Scientifica are delighted once again to be sponsoring the BNA 2025 International Festival of Neuroscience in Liverpool.
BNA2025 is a novel, multi-organisation forum brings together all those with an interest in brain research at a single shared event. From fundamental neuroscience in both academic and commercial sectors, to clinical expertise and patient perspectives in neurology, psychology and psychiatry.
You can come and speak to our team on stand G5.
Details
Date: 27th - 30th April 2025
Location: ACC, Liverpool, UK
More details: BNA2025 | The British Neuroscience Association
Come and say hello
Scientifica is a gold partner of BNA2025 and will be exhibiting with a range of electrophysiology equipment (booth G5), including our SliceScope Pro and PatchScope Pro Systems.
Come and say hello to our expert team of product specialists who will be happy to discuss your research and your electrophysiology needs.
We will also be hosting a Silent Symposium - see below for more details.
Symposium: Postdoc to PI: Making Your Lab Vision a Reality

Scientifica is delighted to be hosting the silent symposium 'Postdoc to PI: Making Your Lab Vision a Reality' with guest panelist Dr Sam Booker from the University of Edinburgh.
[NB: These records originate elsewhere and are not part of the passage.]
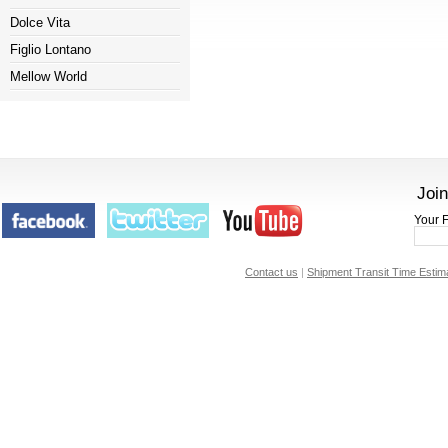
Dolce Vita
Figlio Lontano
Mellow World
Join
Your F
Contact us
|
Shipment Transit Time Estim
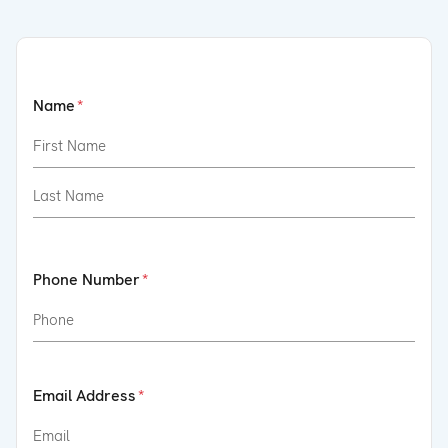
Name
Phone Number
Email Address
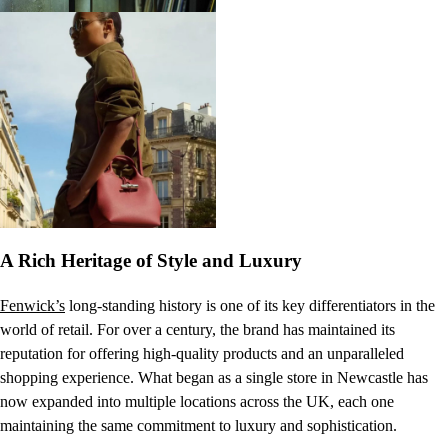
A Rich Heritage of Style and Luxury
Fenwick’s
long-standing history is one of its key differentiators in the
world of retail. For over a century, the brand has maintained its
reputation for offering high-quality products and an unparalleled
shopping experience. What began as a single store in Newcastle has
now expanded into multiple locations across the UK, each one
maintaining the same commitment to luxury and sophistication.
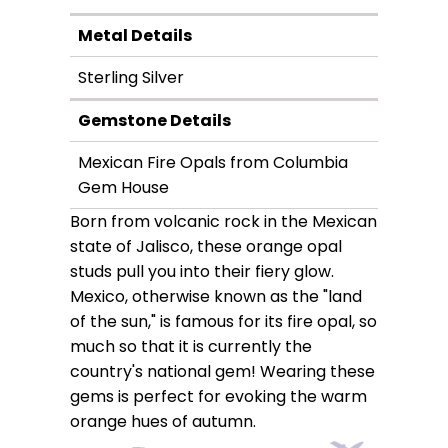
Metal Details
Sterling Silver
Gemstone Details
Mexican Fire Opals from Columbia
Gem House
Born from volcanic rock in the Mexican
state of Jalisco, these orange opal
studs pull you into their fiery glow.
Mexico, otherwise known as the "land
of the sun," is famous for its fire opal, so
much so that it is currently the
country's national gem! Wearing these
gems is perfect for evoking the warm
orange hues of autumn.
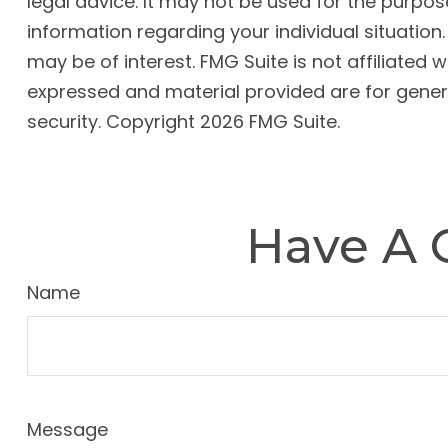
legal advice. It may not be used for the purpose
information regarding your individual situatio
may be of interest. FMG Suite is not affiliated
expressed and material provided are for genera
security. Copyright
2026 FMG Suite.
Have A 
Name
Message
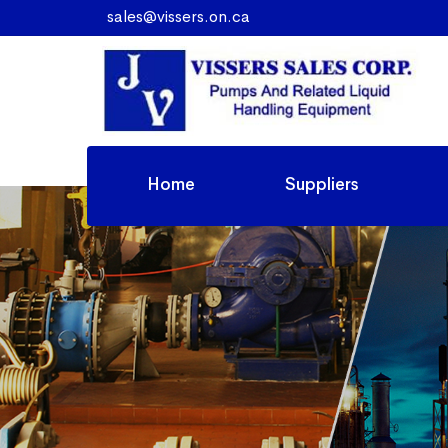
sales@vissers.on.ca
Home
Suppliers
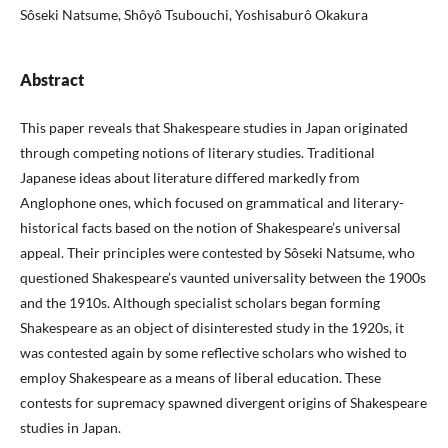
Sôseki Natsume, Shôyô Tsubouchi, Yoshisaburô Okakura
Abstract
This paper reveals that Shakespeare studies in Japan originated
through competing notions of literary studies. Traditional
Japanese ideas about literature differed markedly from
Anglophone ones, which focused on grammatical and literary-
historical facts based on the notion of Shakespeare’s universal
appeal. Their principles were contested by Sôseki Natsume, who
questioned Shakespeare’s vaunted universality between the 1900s
and the 1910s. Although specialist scholars began forming
Shakespeare as an object of disinterested study in the 1920s, it
was contested again by some reflective scholars who wished to
employ Shakespeare as a means of liberal education. These
contests for supremacy spawned divergent origins of Shakespeare
studies in Japan.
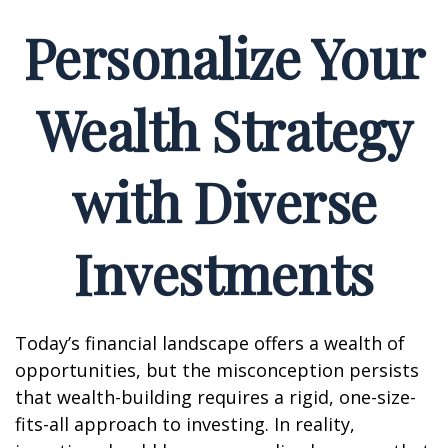
Personalize Your
Wealth Strategy
with Diverse
Investments
Today’s financial landscape offers a wealth of
opportunities, but the misconception persists
that wealth-building requires a rigid, one-size-
fits-all approach to investing. In reality,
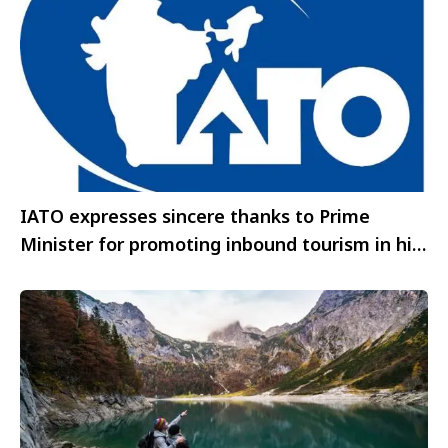
IATO expresses sincere thanks to Prime
Minister for promoting inbound tourism in his
address in Denmark– however body seeks
more marketing support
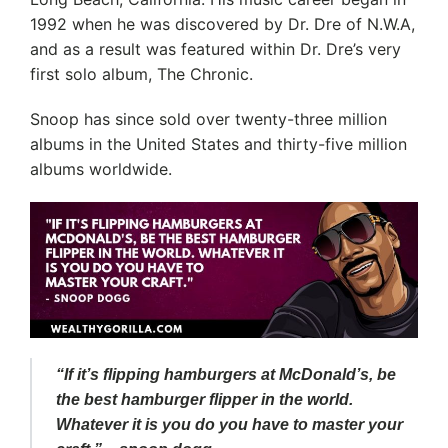
1992 when he was discovered by Dr. Dre of N.W.A,
and as a result was featured within Dr. Dre’s very
first solo album, The Chronic.
Snoop has since sold over twenty-three million
albums in the United States and thirty-five million
albums worldwide.
“If it’s flipping hamburgers at McDonald’s, be
the best hamburger flipper in the world.
Whatever it is you do you have to master your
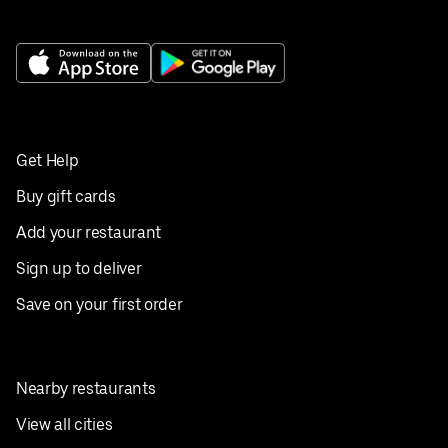
Get Help
Buy gift cards
Add your restaurant
Sign up to deliver
Save on your first order
Nearby restaurants
View all cities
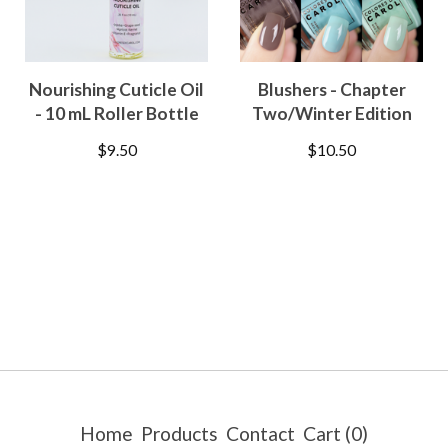
Nourishing Cuticle Oil
Blushers - Chapter
- 10 mL Roller Bottle
Two/Winter Edition
$
9.50
$
10.50
Home
Products
Contact
Cart (
0
)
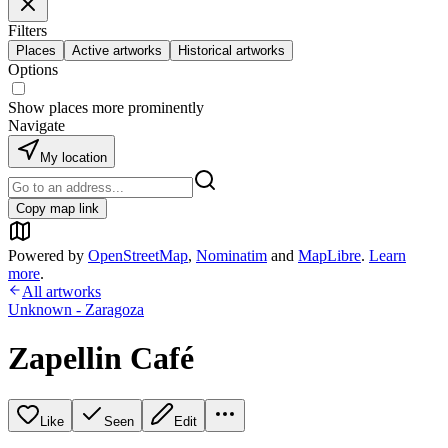
Filters
Places
Active artworks
Historical artworks
Options
Show places more prominently
Navigate
My location
Copy map link
Powered by
OpenStreetMap
,
Nominatim
and
MapLibre
.
Learn
more
.
All artworks
Unknown - Zaragoza
Zapellin Café
Like
Seen
Edit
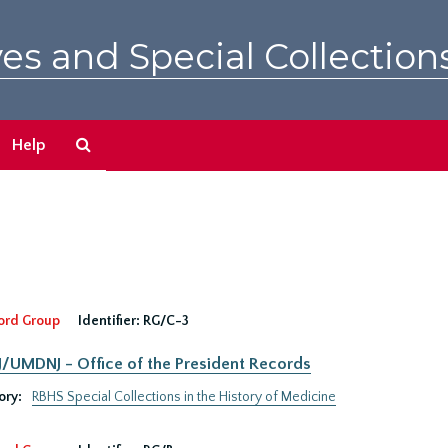
es and Special Collection
Search
Help
The
Archives
ord Group
Identifier:
RG/C-3
UMDNJ - Office of the President Records
ory:
RBHS Special Collections in the History of Medicine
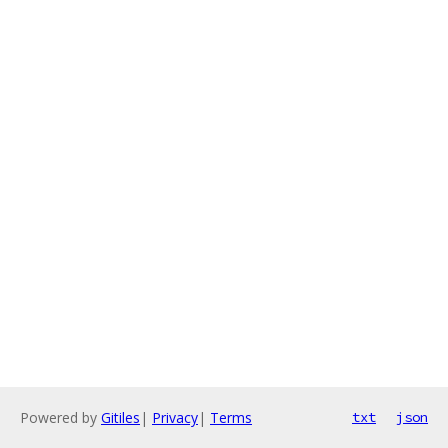
Powered by
Gitiles
|
Privacy
|
Terms
txt
json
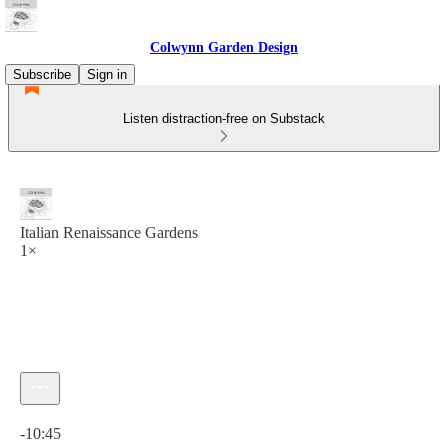
Colwynn Garden Design
Subscribe
Sign in
Listen distraction-free on Substack
Italian Renaissance Gardens
1×
Current time: 0:00 / Total time: -10:45
-10:45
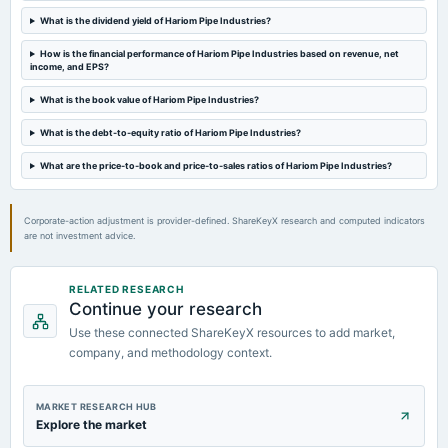
AGM
What is the dividend yield of Hariom Pipe Industries?
How is the financial performance of Hariom Pipe Industries based on revenue, net
2024-09-13
income, and EPS?
dividend
Rs.0.6000 per share(6%)Final Dividend
What is the book value of Hariom Pipe Industries?
What is the debt-to-equity ratio of Hariom Pipe Industries?
2024-08-09
board Meetings
What are the price-to-book and price-to-sales ratios of Hariom Pipe Industries?
Quarterly Results
Corporate-action adjustment is provider-defined. ShareKeyX research and computed indicators
are not investment advice.
RELATED RESEARCH
Continue your research
Use these connected ShareKeyX resources to add market,
company, and methodology context.
MARKET RESEARCH HUB
Explore the market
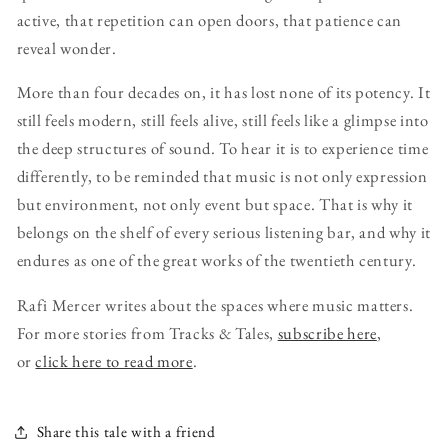
active, that repetition can open doors, that patience can
reveal wonder.
More than four decades on, it has lost none of its potency. It
still feels modern, still feels alive, still feels like a glimpse into
the deep structures of sound. To hear it is to experience time
differently, to be reminded that music is not only expression
but environment, not only event but space. That is why it
belongs on the shelf of every serious listening bar, and why it
endures as one of the great works of the twentieth century.
Rafi Mercer writes about the spaces where music matters.
For more stories from Tracks & Tales,
subscribe here
,
or
click here to read more
.
Share this tale with a friend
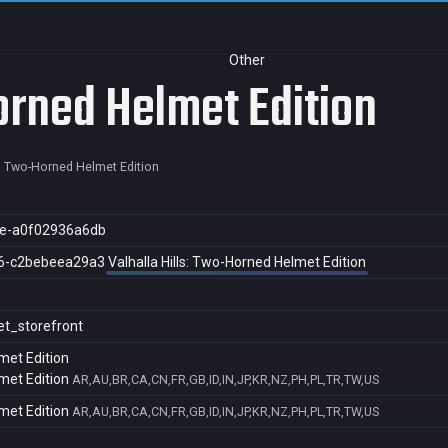
Other
orned Helmet Edition
s: Two-Horned Helmet Edition
e-a0f02936a6db
6-c2bebeea29a3
Valhalla Hills: Two-Horned Helmet Edition
et_storefront
met Edition
met Edition
AR,AU,BR,CA,CN,FR,GB,ID,IN,JP,KR,NZ,PH,PL,TR,TW,US
met Edition
AR,AU,BR,CA,CN,FR,GB,ID,IN,JP,KR,NZ,PH,PL,TR,TW,US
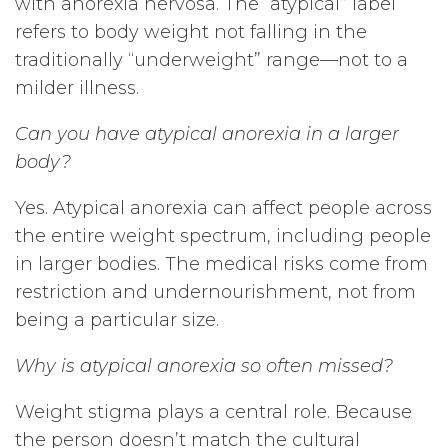
with anorexia nervosa. The “atypical” label
refers to body weight not falling in the
traditionally “underweight” range—not to a
milder illness.
Can you have atypical anorexia in a larger
body?
Yes. Atypical anorexia can affect people across
the entire weight spectrum, including people
in larger bodies. The medical risks come from
restriction and undernourishment, not from
being a particular size.
Why is atypical anorexia so often missed?
Weight stigma plays a central role. Because
the person doesn’t match the cultural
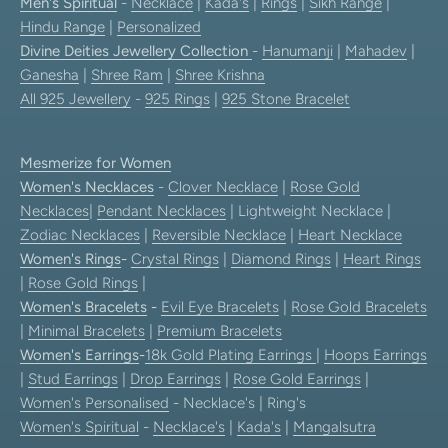
Men's Spiritual
-
Necklace
|
Kada's
|
Rings
|
Sikh Range
|
Hindu Range
|
Personalized
Divine Deities Jewellery Collection
-
Hanumanji
|
Mahadev
|
Ganesha
|
Shree Ram
|
Shree Krishna
All 925 Jewellery
-
925 Rings
|
925 Stone Bracelet
Mesmerize for Women
Women's Necklaces
-
Clover Necklace
|
Rose Gold
Necklaces
|
Pendant Necklaces
| Lightweight Necklace |
Zodiac Necklaces
|
Reversible Necklace
|
Heart Necklace
Women's Rings
-
Crystal Rings
|
Diamond Rings
|
Heart Rings
|
Rose Gold Rings
|
Women's Bracelets
-
Evil Eye Bracelets
|
Rose Gold Bracelets
|
Minimal Bracelets
|
Premium Bracelets
Women's Earrings
-
18k Gold Plating Earrings
|
Hoops Earrings
|
Stud Earrings
|
Drop Earrings
|
Rose Gold Earrings
|
Women's Personalised
- Necklace's | Ring's
Women's Spiritual
-
Necklace's
|
Kada's
|
Mangalsutra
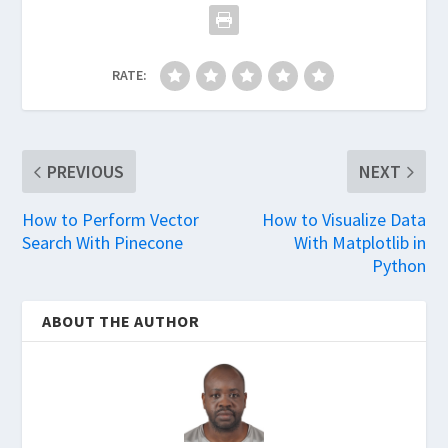
RATE:
PREVIOUS
NEXT
How to Perform Vector
How to Visualize Data
Search With Pinecone
With Matplotlib in
Python
ABOUT THE AUTHOR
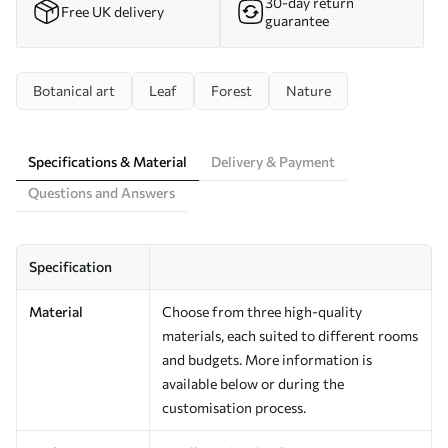
30-day return
Free UK delivery
guarantee
Botanical art
Leaf
Forest
Nature
Specifications & Material
Delivery & Payment
Questions and Answers
Specification
Material
Choose from three high-quality
materials, each suited to different rooms
and budgets. More information is
available below or during the
customisation process.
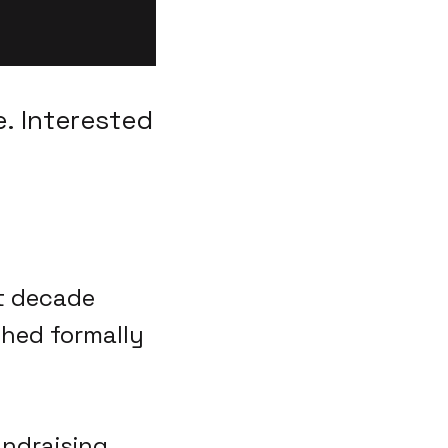
. Interested
st decade
ched formally
fundraising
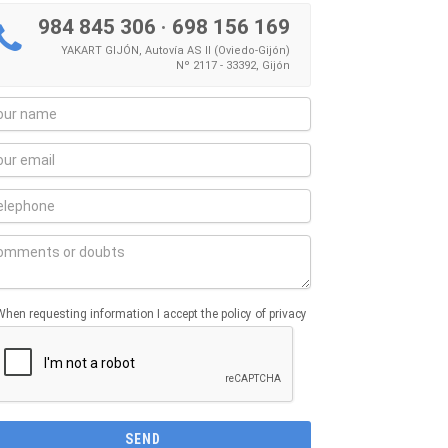
984 845 306
·
698 156 169
YAKART GIJÓN, Autovía AS II (Oviedo-Gijón)
Nº 2117 - 33392, Gijón
When requesting information I accept the policy of privacy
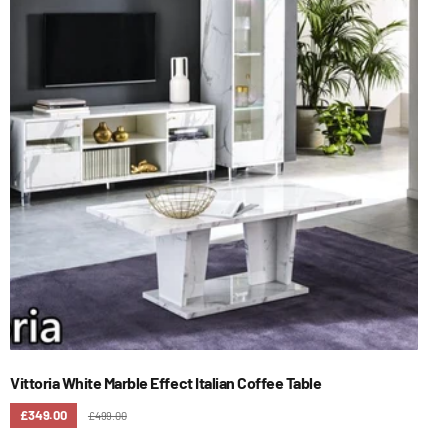
Vittoria White Marble Effect Italian Coffee Table
£349.00
£499.00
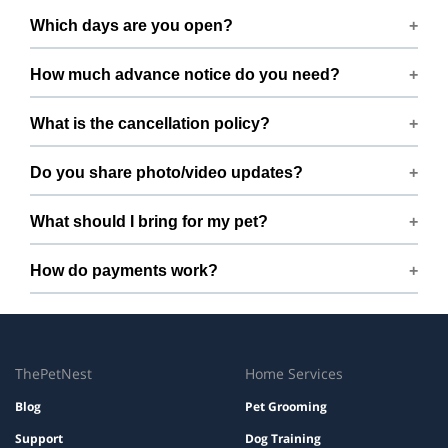
We host up to 2 pets to keep things calm and well
Which days are you open?
supervised.
Open 7 days a week.
How much advance notice do you need?
Please book at least 168 hours in advance.
What is the cancellation policy?
Free cancellation up to 168 hours before the start time.
Do you share photo/video updates?
Yes. We share quick updates so you can stay connected
What should I bring for my pet?
while your pet is with us.
Bring regular treats, leash, any medication with
How do payments work?
instructions, and a familiar bed or toy.
Prices are shown during booking. Taxes and add-ons, if
any, are displayed before checkout.
ThePetNest
Home Services
Blog
Pet Grooming
Support
Dog Training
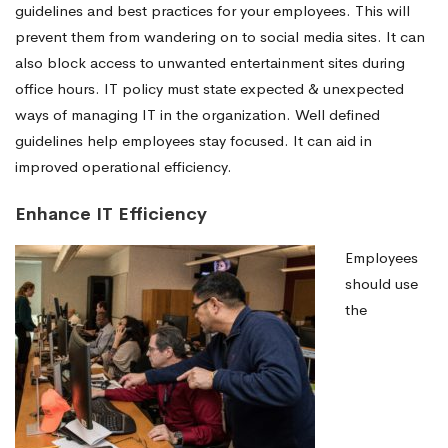
guidelines and best practices for your employees. This will
prevent them from wandering on to social media sites. It can
also block access to unwanted entertainment sites during
office hours. IT policy must state expected & unexpected
ways of managing IT in the organization. Well defined
guidelines help employees stay focused. It can aid in
improved operational efficiency.
Enhance IT Efficiency
Employees
should use
the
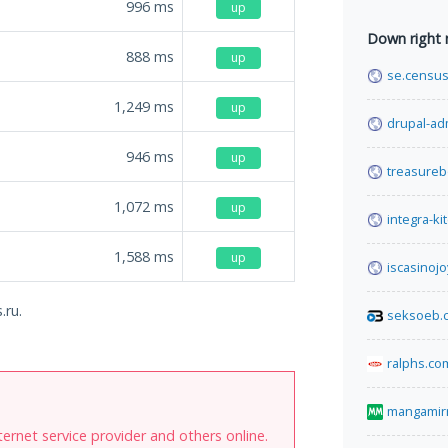
996
ms
up
Down right
888
ms
up
se.census
1,249
ms
up
drupal-ad
946
ms
up
treasureb
1,072
ms
up
integra-ki
1,588
ms
up
iscasinojo
.ru.
seksoeb.
ralphs.co
mangamir
internet service provider and others online.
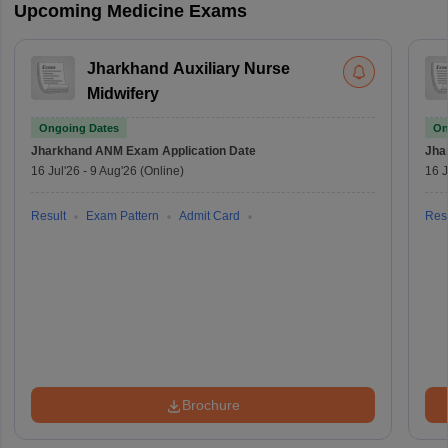
Upcoming Medicine Exams
Jharkhand Auxiliary Nurse
Midwifery
Ongoing Dates
On
Jharkhand ANM Exam
Application Date
Jha
16 Jul'26
-
9 Aug'26
(Online)
16 J
Result
Exam Pattern
Admit Card
Resu
Brochure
Tuesday 29th April, 11.20 – 11.45am
You can add this symposium to your schedule via the BNA platform.
About Sam Booker

Sam completed an undergraduate degree from the University of Edinburgh with an Honours Degree in Pharmacology in 2008. From there, he moved to Glasgow University to perform a PhD in the lab of Imre Vida, performing a variety of whole-cell patch clamp recording techniques from hippocampal interneurons. He moved with the lab to Berlin in 2011 to take up a 3 year post-doctoral position at the Charite Universitaetmedizin – still in the lab of Imre Vida. They further studied the role of hippocampal and cortical interneurons in local microcircuit formation, using a combination of whole-cell, calcium imaging, and GABA uncaging.
From 2014 – 2021 Sam was a post-doctoral fellow at the University of Edinburgh in the labs of Peter Kind and David Wyllie, with a primary focus on understanding synaptic mechanisms in the early brain that contribute to neurodevelopmental disorders. For this, we established multi-photon imaging and uncaging combined with whole-cell and field recording. In 2021 Sam was awarded a SIDB ESAT Fellowship to form his own research group. Their new(ish) lab studies the fundamental mechanisms leading to plasticity of neurons in the developing brain, and how these are influenced by inhibitory signalling. For this they employ a combination of electrophysiology and neuroanatomy in cell and slice cultures, and acute brain slices from rodents and humans.